Glendening loses ruling on privilege

Divided court rules appointment, phone records are public

Some limits recognized

1997 suit sought data on campaign funds, conduct of business

September 13, 2000|By Andrea F. Siegel and Lyle Denniston | Andrea F. Siegel and Lyle Denniston,SUN STAFF

Stripping the Maryland governor of a cloak of secrecy for many of his telephone and office appointment records, a deeply divided Court of Appeals rejected yesterday Gov. Parris N. Glendening's claim that those records are always private.

The 4-3 ruling, apparently the first of its kind for any state's governor, said Maryland law assumes that all such records are to be opened for public scrutiny - the opposite of Glendening's claim of executive privilege and his argument that the law does not cover the governor's office.

But the ruling left Glendening, and future governors, a variety of options to shield some of those files from public inspection.

The key exception recognized by the state's highest court was that all calls made from the governor's mansion in Annapolis, including calls from a home office, would remain confidential and be protected from public access.

However, for calls made from his State House office, the decision would force Glendening to return to court to attempt to justify confidentiality one record at a time.

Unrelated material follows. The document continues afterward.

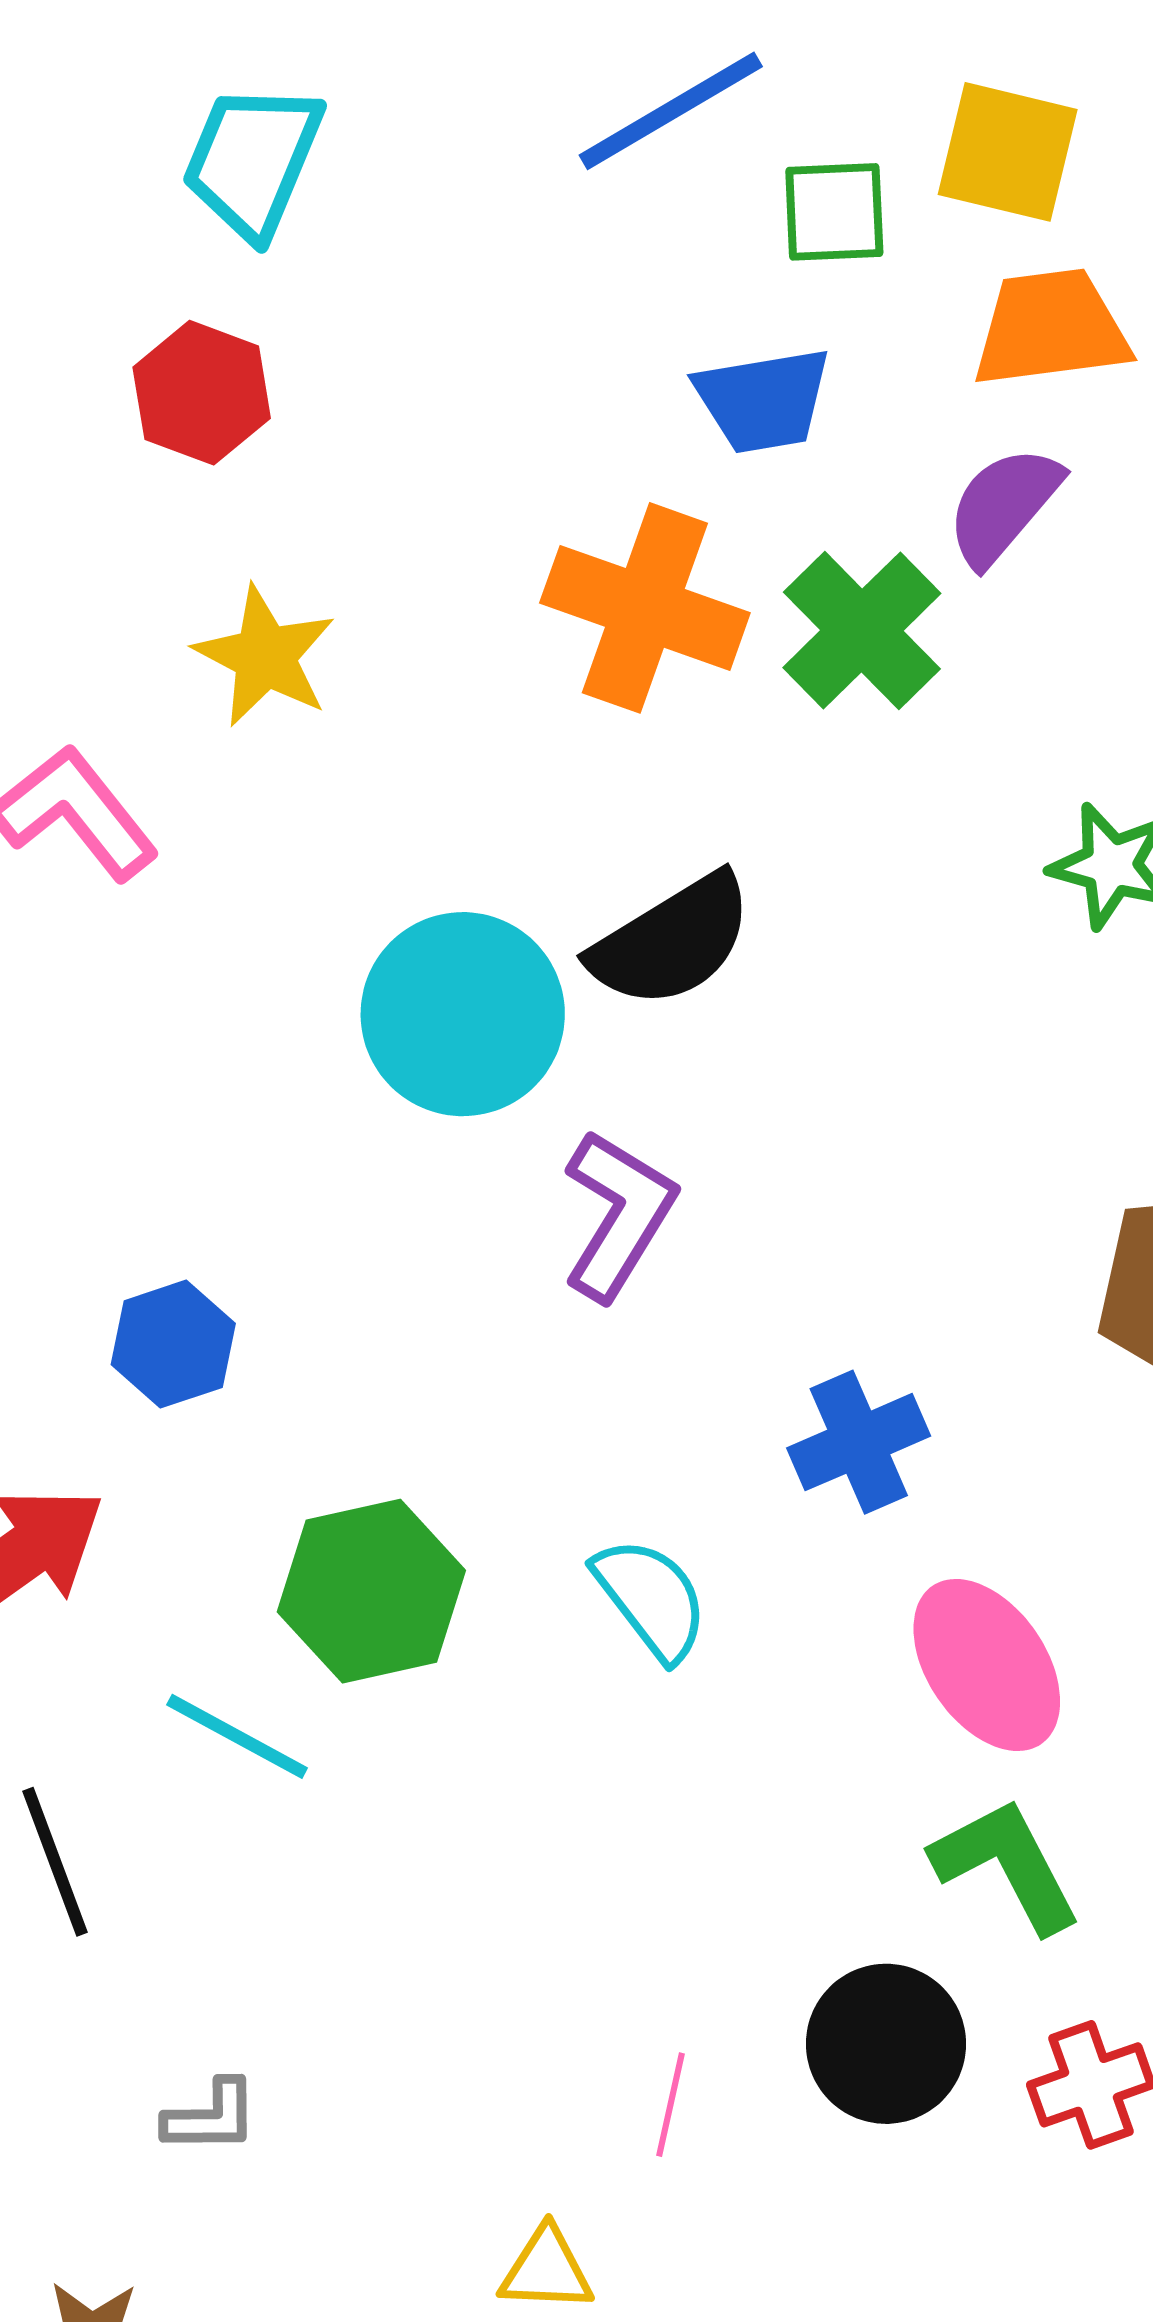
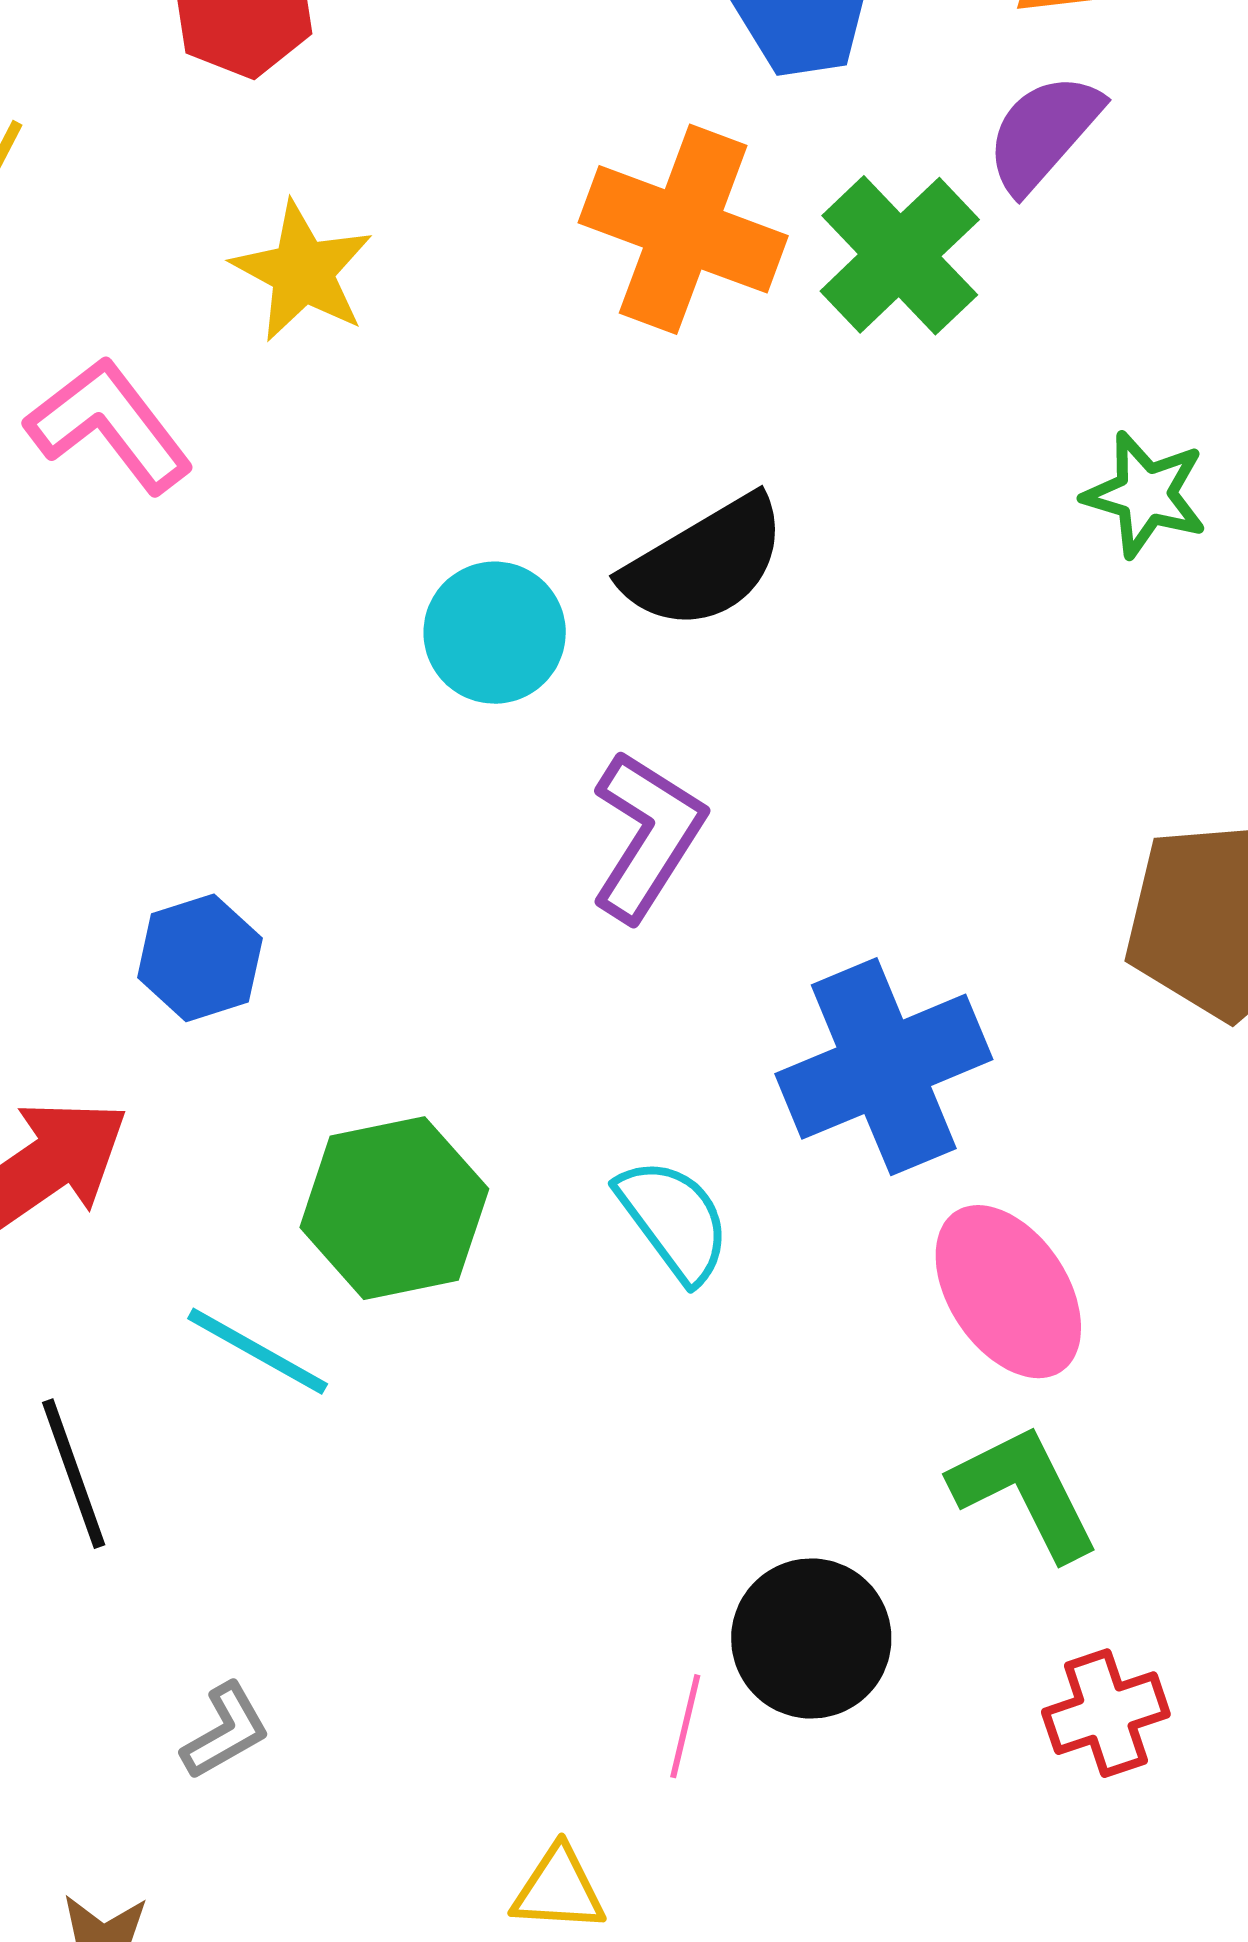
cyan circle: (463, 1014) -> (495, 633), size x0.7
blue cross: (859, 1442) -> (884, 1067), size x1.5
black circle: (886, 2044) -> (811, 1638), moved
gray L-shape: (211, 2117) -> (226, 1731), turned -30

He would be obliged to explain why revealing such things as date, time, place and identity would impinge on the "deliberative process" of his office.

The case stemmed from a Maryland Public Information Act demand by the Washington Post for six months' worth of records from 1996.

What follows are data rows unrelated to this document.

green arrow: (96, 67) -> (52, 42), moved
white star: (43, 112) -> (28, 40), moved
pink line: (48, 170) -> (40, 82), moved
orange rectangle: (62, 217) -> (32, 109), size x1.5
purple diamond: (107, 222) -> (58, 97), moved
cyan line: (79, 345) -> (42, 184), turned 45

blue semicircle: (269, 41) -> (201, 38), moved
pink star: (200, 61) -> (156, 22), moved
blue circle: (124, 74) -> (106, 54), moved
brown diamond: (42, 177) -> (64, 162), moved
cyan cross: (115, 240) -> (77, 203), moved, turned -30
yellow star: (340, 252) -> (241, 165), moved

Glendening and his two top aides, chief of staff Major F. Riddick Jr. and senior adviser Susan Smith-Bauk, wanted to keep the records confidential to encourage candid conversations with the governor's advisers and to protect negotiations over bringing companies to Maryland.

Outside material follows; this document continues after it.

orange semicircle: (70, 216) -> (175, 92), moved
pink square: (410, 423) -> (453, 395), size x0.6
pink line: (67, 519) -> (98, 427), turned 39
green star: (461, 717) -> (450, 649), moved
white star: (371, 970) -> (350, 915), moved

They also contended that disclosure would intrude on the privacy of those who deal with the governor and interfere with his discussions of potential appointees to judgeships or executive branch posts.

Yesterday's ruling sends the case back to Anne Arundel County Circuit Court for a judge to sort through requests for secrecy in telephone bills and appointment logs.

The substance of the phone calls and appointments was not at issue - though attorneys for the governor argued that inferences could be drawn from the dates and the identities of the other person - as the newspaper sought logs of calls and appointments.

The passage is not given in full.